**Problem statement**:
Each line of the records that includes "Migration" should be found and copied.

Records from a data source
# # # # #

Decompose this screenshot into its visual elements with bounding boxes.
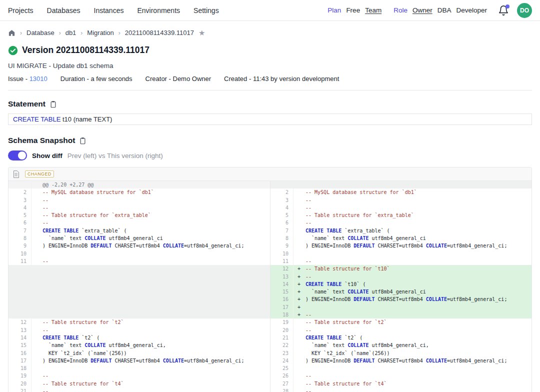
nav-item-projects[interactable]: Projects [8, 6, 34, 14]
show-diff-toggle[interactable] [8, 150, 27, 160]
line-number: 18 [270, 311, 294, 318]
diff-code-line: 25 [270, 364, 532, 372]
diff-editor[interactable]: @@ -2,20 +2,27 @@2-- MySQL database stru… [8, 181, 532, 392]
diff-code-line: 14CREATE TABLE `t2` ( [8, 334, 270, 342]
issue-link[interactable]: 13010 [30, 75, 48, 82]
diff-filler-line [8, 265, 270, 272]
diff-code-line: 2-- MySQL database structure for `db1` [270, 188, 532, 196]
line-content [32, 273, 270, 280]
nav-item-environments[interactable]: Environments [137, 6, 180, 14]
line-number: 7 [8, 227, 32, 234]
diff-code-line: 4-- [270, 204, 532, 212]
line-number: 25 [270, 364, 294, 372]
diff-code-line: 23 KEY `t2_idx` (`name`(256)) [270, 350, 532, 357]
diff-filler-line [270, 181, 532, 188]
line-number: 15 [270, 288, 294, 296]
snapshot-section-header: Schema Snapshot [8, 136, 532, 145]
meta-creator: Creator - Demo Owner [146, 75, 211, 82]
notifications-bell-icon[interactable] [498, 5, 509, 16]
line-number: 21 [8, 388, 32, 392]
line-number [8, 280, 32, 288]
show-diff-label: Show diff [32, 152, 62, 160]
line-content [32, 304, 270, 311]
line-number: 2 [270, 188, 294, 196]
added-line-sign: + [298, 296, 300, 303]
line-content: +-- Table structure for `t10` [294, 265, 532, 272]
diff-code-line: 12-- Table structure for `t2` [8, 318, 270, 326]
diff-panel-header: CHANGED [8, 168, 532, 181]
line-content: -- [32, 326, 270, 334]
line-content [294, 250, 532, 258]
line-content [32, 364, 270, 372]
nav-item-instances[interactable]: Instances [94, 6, 124, 14]
line-number: 18 [8, 364, 32, 372]
diff-code-line: 20-- [270, 326, 532, 334]
copy-snapshot-icon[interactable] [79, 137, 86, 144]
line-content: -- Table structure for `t4` [32, 380, 270, 388]
role-option-developer[interactable]: Developer [456, 6, 487, 14]
breadcrumb-migration[interactable]: Migration [87, 29, 114, 36]
diff-code-line: 11-- [270, 258, 532, 265]
plan-label: Plan [328, 6, 341, 14]
line-number: 23 [270, 350, 294, 357]
diff-code-line: 10 [8, 250, 270, 258]
line-number [270, 181, 294, 188]
diff-code-line: 12+-- Table structure for `t10` [270, 265, 532, 272]
line-content: CREATE TABLE `extra_table` ( [32, 227, 270, 234]
star-bookmark-icon[interactable]: ★ [198, 29, 205, 36]
line-number: 14 [8, 334, 32, 342]
line-number: 6 [270, 219, 294, 226]
diff-code-line: 7CREATE TABLE `extra_table` ( [270, 227, 532, 234]
line-content: ) ENGINE=InnoDB DEFAULT CHARSET=utf8mb4 … [32, 357, 270, 364]
schema-file-icon[interactable] [13, 170, 20, 178]
diff-filler-line [8, 304, 270, 311]
breadcrumb-separator: › [80, 30, 82, 36]
sql-keyword: CREATE TABLE [13, 116, 60, 123]
line-content: -- MySQL database structure for `db1` [32, 188, 270, 196]
show-diff-hint: Prev (left) vs This version (right) [68, 152, 163, 160]
changed-status-badge: CHANGED [25, 170, 54, 178]
role-option-dba[interactable]: DBA [438, 6, 452, 14]
user-avatar[interactable]: DO [517, 3, 532, 18]
line-content: CREATE TABLE `t2` ( [294, 334, 532, 342]
line-content: -- [32, 196, 270, 204]
line-content: -- Table structure for `t4` [294, 380, 532, 388]
diff-code-line: 21CREATE TABLE `t2` ( [270, 334, 532, 342]
plan-option-team[interactable]: Team [365, 6, 382, 14]
diff-code-line: 21-- [8, 388, 270, 392]
nav-item-settings[interactable]: Settings [194, 6, 219, 14]
line-content: ) ENGINE=InnoDB DEFAULT CHARSET=utf8mb4 … [294, 357, 532, 364]
home-icon[interactable] [8, 29, 16, 36]
line-number: 24 [270, 357, 294, 364]
line-number: 16 [270, 296, 294, 303]
line-number: 10 [270, 250, 294, 258]
copy-statement-icon[interactable] [50, 100, 57, 108]
title-row: Version 20211008114339.11017 [8, 45, 532, 56]
line-content: ) ENGINE=InnoDB DEFAULT CHARSET=utf8mb4 … [32, 242, 270, 250]
diff-hunk-header: @@ -2,20 +2,27 @@ [8, 181, 270, 188]
line-content: KEY `t2_idx` (`name`(256)) [294, 350, 532, 357]
nav-item-databases[interactable]: Databases [47, 6, 80, 14]
added-line-sign: + [298, 311, 300, 318]
diff-code-line: 2-- MySQL database structure for `db1` [8, 188, 270, 196]
diff-filler-line [8, 280, 270, 288]
breadcrumb-db1[interactable]: db1 [66, 29, 76, 36]
line-content: -- [294, 258, 532, 265]
line-number: 4 [270, 204, 294, 212]
diff-filler-line [8, 296, 270, 303]
diff-code-line: 15+ `name` text COLLATE utf8mb4_general_… [270, 288, 532, 296]
role-option-owner[interactable]: Owner [412, 6, 432, 14]
diff-code-line: 11-- [8, 258, 270, 265]
diff-code-line: 4-- [8, 204, 270, 212]
plan-option-free[interactable]: Free [346, 6, 360, 14]
line-content: -- [32, 219, 270, 226]
breadcrumb: › Database › db1 › Migration › 202110081… [8, 29, 532, 36]
breadcrumb-database[interactable]: Database [26, 29, 54, 36]
line-number: 4 [8, 204, 32, 212]
breadcrumb-version[interactable]: 20211008114339.11017 [125, 29, 194, 36]
line-content: -- MySQL database structure for `db1` [294, 188, 532, 196]
line-content [32, 311, 270, 318]
line-number: 9 [8, 242, 32, 250]
line-number: 28 [270, 388, 294, 392]
line-content: -- [294, 204, 532, 212]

# # # # #

**Reply**:
breadcrumb-migration[interactable]: Migration [87, 29, 114, 36]
breadcrumb: › Database › db1 › Migration › 202110081… [8, 29, 532, 36]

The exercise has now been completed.